Last week, Musk — the CEO of Tesla and SpaceX and the wealthiest person on the planet — proposed to buy Twitter for about $43 billion in a hostile takeover, offering $54.20 per share for the social media company. Last Friday, Twitter adopted a “poison pill” plan to fend off a potential hostile takeover, designed to stop any individual or entity from amassing more than a 15% stake in the company by buying shares on the open market.
Musk is exploring whether to move forward with a tender offer for Twitter “given the lack of response by Twitter” to his previous buyout offer, according to Thursday’s filing.
“[W]e don’t believe [the financing] puts Musk any closer towards reaching a deal given: 1) our view that the board likely wants to avoid selling to Musk, and 2) the added poison pill creates a more challenging backdrop,” CFRA Research analyst Angelo Zino wrote in a note Thursday. “We think Musk could look to increase his stake closer to 15% to put additional pressure on TWTR, but we think he will ultimately need to have constructive conversations with the board to be successful.”
Musk earlier this month disclosed that he had acquired about 9.2% of the shares in Twitter, making him the largest shareholder in the company.

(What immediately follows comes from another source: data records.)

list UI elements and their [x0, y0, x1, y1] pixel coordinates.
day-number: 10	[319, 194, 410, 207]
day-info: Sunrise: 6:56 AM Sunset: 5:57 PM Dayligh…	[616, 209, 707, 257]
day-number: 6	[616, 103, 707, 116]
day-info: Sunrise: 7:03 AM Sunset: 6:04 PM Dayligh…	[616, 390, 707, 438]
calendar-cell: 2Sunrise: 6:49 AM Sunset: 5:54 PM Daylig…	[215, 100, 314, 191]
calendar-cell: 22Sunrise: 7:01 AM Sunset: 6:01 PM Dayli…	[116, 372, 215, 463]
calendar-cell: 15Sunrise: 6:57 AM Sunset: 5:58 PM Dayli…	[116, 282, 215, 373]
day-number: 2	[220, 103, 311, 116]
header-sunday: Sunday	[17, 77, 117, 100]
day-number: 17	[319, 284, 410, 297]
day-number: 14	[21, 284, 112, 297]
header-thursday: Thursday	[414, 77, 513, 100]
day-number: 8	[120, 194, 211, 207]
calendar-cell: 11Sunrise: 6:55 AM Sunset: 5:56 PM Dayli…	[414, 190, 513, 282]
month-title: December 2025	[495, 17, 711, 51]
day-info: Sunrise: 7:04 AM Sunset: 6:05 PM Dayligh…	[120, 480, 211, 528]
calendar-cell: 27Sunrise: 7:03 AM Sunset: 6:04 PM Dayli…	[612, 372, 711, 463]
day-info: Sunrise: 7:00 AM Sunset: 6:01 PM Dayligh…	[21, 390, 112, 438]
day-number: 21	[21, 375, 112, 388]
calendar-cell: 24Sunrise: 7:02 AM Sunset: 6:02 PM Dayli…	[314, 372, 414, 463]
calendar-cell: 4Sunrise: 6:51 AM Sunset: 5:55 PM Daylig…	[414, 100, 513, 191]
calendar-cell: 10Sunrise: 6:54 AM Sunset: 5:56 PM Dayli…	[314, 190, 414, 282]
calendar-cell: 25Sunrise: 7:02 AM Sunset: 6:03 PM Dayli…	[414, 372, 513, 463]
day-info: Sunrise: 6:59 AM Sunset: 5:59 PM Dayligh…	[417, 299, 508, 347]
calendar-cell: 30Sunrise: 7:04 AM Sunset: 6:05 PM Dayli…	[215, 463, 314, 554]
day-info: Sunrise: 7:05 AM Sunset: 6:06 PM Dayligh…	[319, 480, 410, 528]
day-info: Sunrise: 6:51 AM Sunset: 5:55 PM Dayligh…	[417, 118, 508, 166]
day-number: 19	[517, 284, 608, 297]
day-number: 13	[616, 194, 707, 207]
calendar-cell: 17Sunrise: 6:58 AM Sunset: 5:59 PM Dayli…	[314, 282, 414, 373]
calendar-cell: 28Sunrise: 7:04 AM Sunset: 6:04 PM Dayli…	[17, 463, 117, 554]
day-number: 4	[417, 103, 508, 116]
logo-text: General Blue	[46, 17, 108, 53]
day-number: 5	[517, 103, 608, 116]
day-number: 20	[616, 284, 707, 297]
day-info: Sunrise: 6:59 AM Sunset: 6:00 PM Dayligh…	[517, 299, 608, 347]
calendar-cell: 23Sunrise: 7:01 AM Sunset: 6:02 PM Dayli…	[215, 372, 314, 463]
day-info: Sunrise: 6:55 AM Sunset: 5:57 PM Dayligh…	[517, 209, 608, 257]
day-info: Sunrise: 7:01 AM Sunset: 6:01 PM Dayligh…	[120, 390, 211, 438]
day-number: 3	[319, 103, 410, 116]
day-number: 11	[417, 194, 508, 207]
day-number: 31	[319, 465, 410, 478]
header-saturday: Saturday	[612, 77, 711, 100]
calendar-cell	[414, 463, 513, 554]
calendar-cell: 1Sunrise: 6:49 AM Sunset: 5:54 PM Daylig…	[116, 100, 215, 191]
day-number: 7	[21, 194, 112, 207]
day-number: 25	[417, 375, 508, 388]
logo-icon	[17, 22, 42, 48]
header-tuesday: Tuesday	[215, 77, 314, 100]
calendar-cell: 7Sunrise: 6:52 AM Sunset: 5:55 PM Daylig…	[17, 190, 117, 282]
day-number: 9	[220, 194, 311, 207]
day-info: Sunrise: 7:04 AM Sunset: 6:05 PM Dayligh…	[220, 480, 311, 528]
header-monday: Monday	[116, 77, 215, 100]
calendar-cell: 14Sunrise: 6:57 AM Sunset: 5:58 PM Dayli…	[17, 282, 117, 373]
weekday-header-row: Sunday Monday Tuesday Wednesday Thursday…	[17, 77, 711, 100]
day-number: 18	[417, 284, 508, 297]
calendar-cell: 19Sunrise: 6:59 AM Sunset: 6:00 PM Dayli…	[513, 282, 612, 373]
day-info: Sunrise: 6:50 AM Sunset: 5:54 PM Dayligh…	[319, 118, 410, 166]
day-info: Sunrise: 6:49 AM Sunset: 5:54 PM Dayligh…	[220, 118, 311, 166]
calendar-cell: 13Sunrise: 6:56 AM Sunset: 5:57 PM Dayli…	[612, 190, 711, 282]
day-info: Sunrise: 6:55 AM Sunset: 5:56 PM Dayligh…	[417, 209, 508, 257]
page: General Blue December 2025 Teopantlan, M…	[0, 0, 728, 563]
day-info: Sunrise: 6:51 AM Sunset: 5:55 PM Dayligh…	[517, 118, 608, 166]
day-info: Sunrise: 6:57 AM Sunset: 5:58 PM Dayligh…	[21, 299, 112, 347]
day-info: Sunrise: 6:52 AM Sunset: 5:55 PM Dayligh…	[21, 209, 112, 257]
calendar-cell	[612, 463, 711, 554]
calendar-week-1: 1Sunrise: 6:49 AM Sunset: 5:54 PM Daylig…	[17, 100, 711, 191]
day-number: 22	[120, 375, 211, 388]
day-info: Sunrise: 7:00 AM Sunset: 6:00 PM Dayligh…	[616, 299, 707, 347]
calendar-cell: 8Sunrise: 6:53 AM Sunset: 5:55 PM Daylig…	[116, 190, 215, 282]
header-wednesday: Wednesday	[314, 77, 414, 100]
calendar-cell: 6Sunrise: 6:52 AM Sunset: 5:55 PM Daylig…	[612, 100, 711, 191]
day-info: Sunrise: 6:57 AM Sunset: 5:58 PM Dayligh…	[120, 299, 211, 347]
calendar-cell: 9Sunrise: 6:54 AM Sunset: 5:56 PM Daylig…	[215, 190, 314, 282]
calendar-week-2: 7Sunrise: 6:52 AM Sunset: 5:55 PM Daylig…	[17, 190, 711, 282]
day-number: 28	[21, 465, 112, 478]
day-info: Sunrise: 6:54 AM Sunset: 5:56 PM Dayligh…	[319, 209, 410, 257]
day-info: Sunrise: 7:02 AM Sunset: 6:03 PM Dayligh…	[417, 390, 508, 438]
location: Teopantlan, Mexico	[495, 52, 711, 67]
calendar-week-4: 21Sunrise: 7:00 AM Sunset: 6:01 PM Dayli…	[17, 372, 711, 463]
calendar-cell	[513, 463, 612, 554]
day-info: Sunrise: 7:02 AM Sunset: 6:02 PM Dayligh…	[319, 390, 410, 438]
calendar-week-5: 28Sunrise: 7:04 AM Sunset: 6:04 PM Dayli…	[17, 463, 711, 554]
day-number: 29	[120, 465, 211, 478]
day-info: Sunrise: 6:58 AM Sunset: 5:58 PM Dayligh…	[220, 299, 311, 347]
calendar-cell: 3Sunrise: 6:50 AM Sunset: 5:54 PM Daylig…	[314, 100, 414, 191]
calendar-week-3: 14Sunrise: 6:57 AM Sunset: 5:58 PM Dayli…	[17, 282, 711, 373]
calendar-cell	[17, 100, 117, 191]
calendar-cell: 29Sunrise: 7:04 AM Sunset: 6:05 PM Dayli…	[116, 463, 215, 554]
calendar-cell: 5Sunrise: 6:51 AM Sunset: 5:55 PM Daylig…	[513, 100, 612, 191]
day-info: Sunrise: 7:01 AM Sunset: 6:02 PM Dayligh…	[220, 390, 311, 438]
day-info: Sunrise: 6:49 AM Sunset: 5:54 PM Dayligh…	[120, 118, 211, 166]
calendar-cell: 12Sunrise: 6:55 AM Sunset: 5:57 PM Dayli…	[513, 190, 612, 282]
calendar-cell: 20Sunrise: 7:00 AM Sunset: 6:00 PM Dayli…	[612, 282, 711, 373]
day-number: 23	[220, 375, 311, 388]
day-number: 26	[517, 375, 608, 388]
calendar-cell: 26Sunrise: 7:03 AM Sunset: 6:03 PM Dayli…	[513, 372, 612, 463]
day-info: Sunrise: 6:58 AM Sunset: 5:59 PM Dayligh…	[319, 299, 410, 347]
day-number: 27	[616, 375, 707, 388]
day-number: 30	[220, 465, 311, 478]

The mercurial billionaire had reached an agreement to join Twitter’s board on the condition that he amass no more than 14.9% of its shares. Musk later reversed course and decided to not join the board — before making the unsolicited overture to take Twitter private.
A Twitter rep said the company had received Musk’s updated proposal. “As previously announced and communicated to Mr. Musk directly, the board is committed to conducting a careful, comprehensive and deliberate review to determine the course of action that it believes is in the best interest of the company and all Twitter stockholders,” the spokesperson said.
The financing package Musk has lined up (for what the filing calls “Project X”) comprises $21 billion in equity financing, $13 billion in debt facilities and $12.5 billion in margin loans. In addition to Morgan Stanley, other banks participating in the financing include Bank of America, Barclays, MUFG, Societe Generale, Mizuho Bank and BNP Paribas.
Musk is a Twitter power user who currently has 82.7 million followers on the platform. He’s indicated that he is interested in owning Twitter — which he has called “the de facto public town square” — in order to have it more rigorously adhere to principles of free speech. Musk has criticized Twitter’s “failure” to let its users engage in free speech.
“A social media platform’s policies are good if the most extreme 10% on left and right are equally unhappy,” he tweeted Tuesday.